Des policiers somaliens armés veillent sur des pirates capturés en 2008.

Les pays et les organisations participants sont encouragés à contribuer à un fonds fiduciaire international, approuvé par le Groupe le 29 mai. Les sommes ainsi recueillies serviront à financer le jugement des individus soupçonnés de piraterie et d'autres mesures de lutte contre ce problème. Des tribunaux kényans sont actuellement en train de juger certains Somaliens accusés de piraterie.

« Le gouvernement du Kénya est en train de se montrer à la hauteur de la tâche en acceptant de juger dans ses tribunaux des individus soupçonnés de piraterie. Plusieurs pays, et dernièrement l'Union européenne, fournissent des appuis et une assistance au Kénya afin de l'aider à se doter de capacités supplémentaires pour traduire les pirates en justice. »
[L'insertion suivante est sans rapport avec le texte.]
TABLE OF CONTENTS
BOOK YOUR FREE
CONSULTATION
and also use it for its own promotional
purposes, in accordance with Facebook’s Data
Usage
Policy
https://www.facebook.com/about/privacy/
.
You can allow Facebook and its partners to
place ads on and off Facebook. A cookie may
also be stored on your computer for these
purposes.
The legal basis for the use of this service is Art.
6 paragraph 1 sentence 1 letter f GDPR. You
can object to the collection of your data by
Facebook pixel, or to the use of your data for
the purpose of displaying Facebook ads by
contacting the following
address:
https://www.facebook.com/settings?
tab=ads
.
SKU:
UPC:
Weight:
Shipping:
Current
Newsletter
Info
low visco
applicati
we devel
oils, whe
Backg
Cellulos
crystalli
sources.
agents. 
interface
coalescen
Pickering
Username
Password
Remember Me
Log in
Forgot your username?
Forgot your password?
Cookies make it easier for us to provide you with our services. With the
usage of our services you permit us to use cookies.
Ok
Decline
En avril dernier, des SEALS de la marine des États-Unis ont sauvé Richard Phillips, le capitaine d'un navire commercial, qui était retenu en otage par des pirates somaliens. Après cette opération, le président Obama a déclaré : « Je tiens à signaler très clairement que nous sommes résolus à stopper la montée de la piraterie dans cette région. Et pour atteindre ce but, nous allons devoir continuer de coopérer avec nos partenaires afin de prévenir de futures attaques. »
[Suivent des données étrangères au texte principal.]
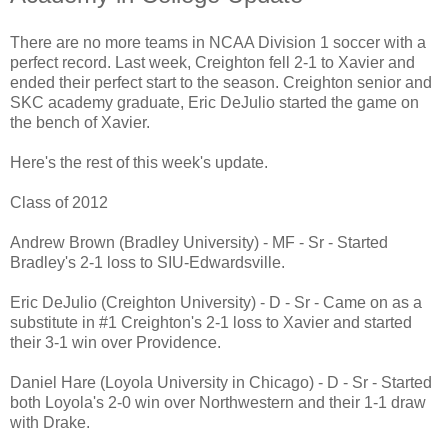
There are no more teams in NCAA Division 1 soccer with a
perfect record. Last week, Creighton fell 2-1 to Xavier and
ended their perfect start to the season. Creighton senior and
SKC academy graduate, Eric DeJulio started the game on
the bench of Xavier.
Here's the rest of this week's update.
Class of 2012
Andrew Brown (Bradley University) - MF - Sr - Started
Bradley's 2-1 loss to SIU-Edwardsville.
Eric DeJulio (Creighton University) - D - Sr - Came on as a
substitute in #1 Creighton's 2-1 loss to Xavier and started
their 3-1 win over Providence.
Daniel Hare (Loyola University in Chicago) - D - Sr - Started
both Loyola's 2-0 win over Northwestern and their 1-1 draw
with Drake.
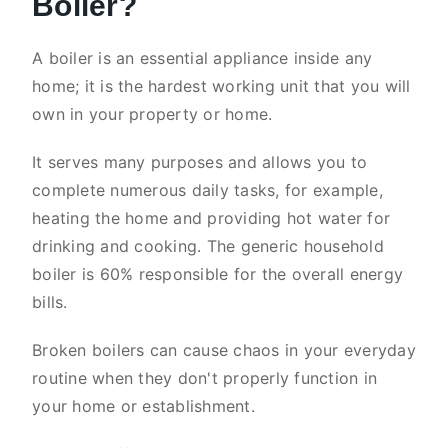
Boiler?
A boiler is an essential appliance inside any
home; it is the hardest working unit that you will
own in your property or home.
It serves many purposes and allows you to
complete numerous daily tasks, for example,
heating the home and providing hot water for
drinking and cooking. The generic household
boiler is 60% responsible for the overall energy
bills.
Broken boilers can cause chaos in your everyday
routine when they don't properly function in
your home or establishment.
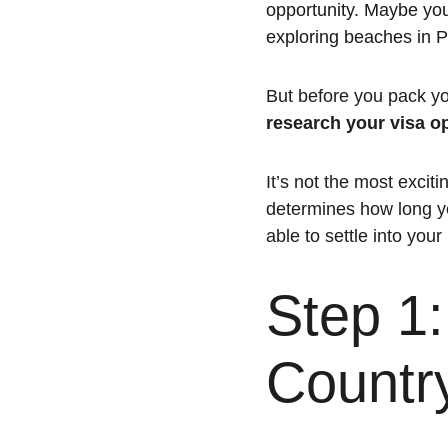
opportunity. Maybe you’
exploring beaches in 
But before you pack yo
research your visa o
It’s not the most exciti
determines how long yo
able to settle into your
Step 1
Countr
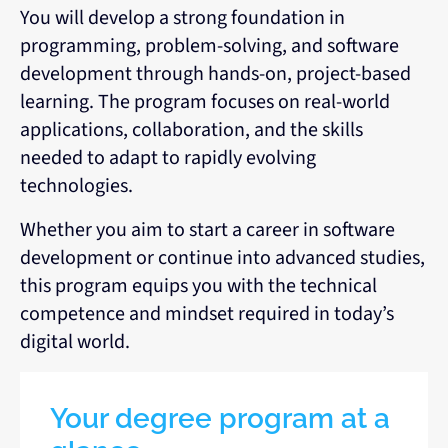
You will develop a strong foundation in
programming, problem-solving, and software
development through hands-on, project-based
learning. The program focuses on real-world
applications, collaboration, and the skills
needed to adapt to rapidly evolving
technologies.
Whether you aim to start a career in software
development or continue into advanced studies,
this program equips you with the technical
competence and mindset required in today’s
digital world.
Your degree program at a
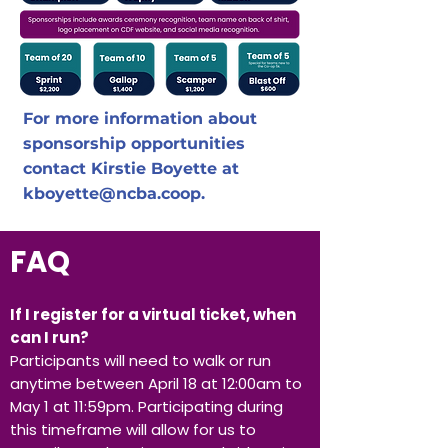
For more information about
sponsorship opportunities
contact Kirstie Boyette at
kboyette@ncba.coop
.
FAQ
If I register for a virtual ticket, when
can I run?
Participants will need to walk or run
anytime between April 18 at 12:00am to
May 1 at 11:59pm. Participating during
this timeframe will allow for us to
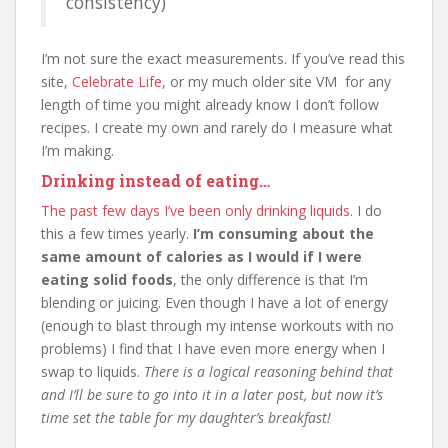
consistency)
I’m not sure the exact measurements. If you’ve read this
site,
Celebrate Life
, or my much older site VM for any
length of time you might already know I don’t follow
recipes. I create my own and rarely do I measure what
I’m making.
Drinking instead of eating…
The past few days I’ve been only drinking liquids
. I do
this a few times yearly.
I’m consuming about the
same amount of calories as I would if I were
eating solid foods
, the only difference is that I’m
blending or juicing. Even though I have a lot of energy
(enough to blast through my intense workouts with no
problems) I find that I have even more energy when I
swap to liquids.
There is a logical reasoning behind that
and I’ll be sure to go into it in a later post, but now it’s
time set the table for my daughter’s breakfast!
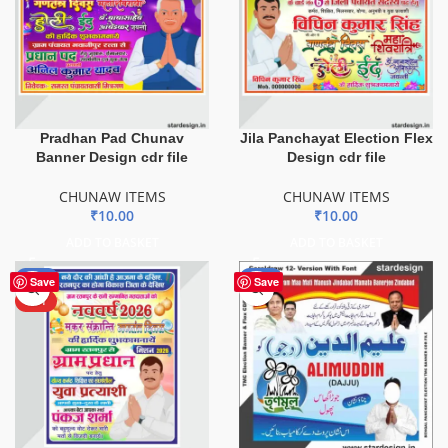
Pradhan Pad Chunav
Jila Panchayat Election Flex
Banner Design cdr file
Design cdr file
CHUNAW ITEMS
CHUNAW ITEMS
₹
10.00
₹
10.00
ADD TO BASKET
ADD TO BASKET
-80%
-75%
Save
Save
HOT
Le chef du bureau des affaires politico-militaires du département d'État, M. Stephen Mull, a déclaré, le 30 avril, devant la commission sénatoriale des affaires étrangères, que les efforts internationaux déployés pour endiguer la piraterie commençaient à avoir de l'effet.

« Les interventions de patrouilles navales se multiplient, et les forces internationales sont intervenues pour stopper des dizaines de tentatives d'abordages de pirates au cours des neuf derniers mois. Nous avons en outre constaté une augmentation significative du nombre de pays prêts à engager des ressources dans cet effort », a affirmé M. Mull, tout en reconnaissait qu'il restait des obstacles politiques et juridiques à surmonter.

Durant la discussion en ligne, Mme Hopkins a déclaré que les Somaliens devaient trouver des solutions de rechange à la piraterie et créer des institutions de lutte contre les activités criminelles.

« Il est très important d'aider la Somalie à se stabiliser et à se reconstruire, et c'est ce que tentent de faire de nombreux pays et organisations. Il faudra du temps, beaucoup d'argent et, au bout du compte, seuls les Somaliens seront capables de stabiliser et reconstruire leur pays. »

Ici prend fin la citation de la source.